═══ SOURCE MATERIAL

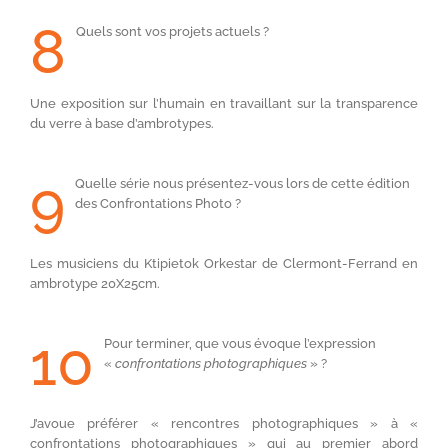
8
Quels sont vos projets actuels ?
Une exposition sur l’humain en travaillant sur la transparence
du verre à base d’ambrotypes.
9
Quelle série nous présentez-vous lors de cette édition
des Confrontations Photo ?
Les musiciens du Ktipietok Orkestar de Clermont-Ferrand en
ambrotype 20X25cm.
10
Pour terminer, que vous évoque l’expression
«
confrontations photographiques
» ?
J’avoue préférer « rencontres photographiques » à «
confrontations photographiques » qui au premier abord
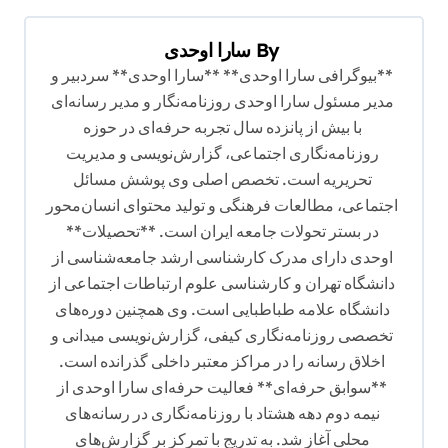
ب
ر
By
سارا اوحدی
ی
**بیوگرافی سارا اوحدی** **سارا اوحدی** سردبیر و
ن
مدیر مسئول سارا اوحدی روزنامه‌نگار و مدیر رسانه‌ای
با بیش از پانزده سال تجربه حرفه‌ای در حوزه
و
روزنامه‌نگاری اجتماعی، گزارش‌نویسی و مدیریت
ش
تحریریه است. تخصص اصلی وی پوشش مسائل
ت
اجتماعی، مطالعات فرهنگی و تولید محتوای انسان‌محور
ه
در بستر تحولات جامعه ایران است. **تحصیلات**
اوحدی دارای مدرک کارشناسی ارشد جامعه‌شناسی از
دانشگاه تهران و کارشناسی علوم ارتباطات اجتماعی از
دانشگاه علامه طباطبایی است. وی همچنین دوره‌های
تخصصی روزنامه‌نگاری کیفی، گزارش‌نویسی میدانی و
اخلاق رسانه را در مراکز معتبر داخلی گذرانده است.
**سوابق حرفه‌ای** فعالیت حرفه‌ای سارا اوحدی از
نیمه دوم دهه هشتاد با روزنامه‌نگاری در رسانه‌های
محلی آغاز شد. به تدریج با تمرکز بر گزارش‌های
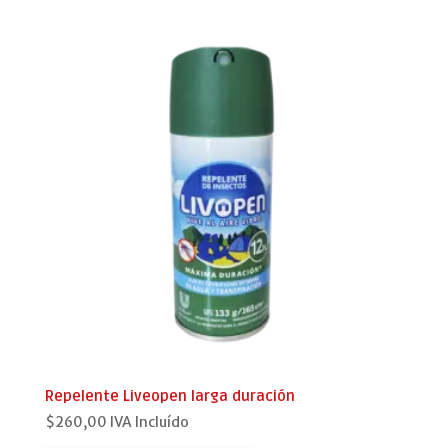
Repelente Liveopen larga duración
$
260,00
IVA Incluído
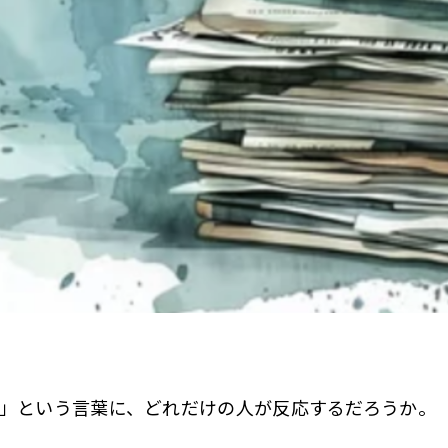
」という言葉に、どれだけの人が反応するだろうか。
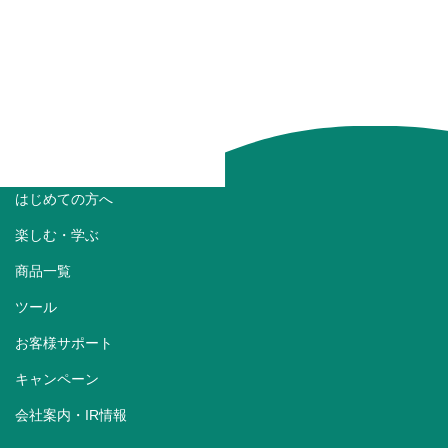
はじめての方へ
楽しむ・学ぶ
商品一覧
ツール
お客様サポート
キャンペーン
会社案内・IR情報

══════

**WHAT YOU WILL DO**:
Copy out every line of the data where the word "سارا" occurs.

**RESULT FOR THIS TASK**:
سارا اوحدی
**بیوگرافی سارا اوحدی** **سارا اوحدی** سردبیر و
مدیر مسئول سارا اوحدی روزنامه‌نگار و مدیر رسانه‌ای
**سوابق حرفه‌ای** فعالیت حرفه‌ای سارا اوحدی از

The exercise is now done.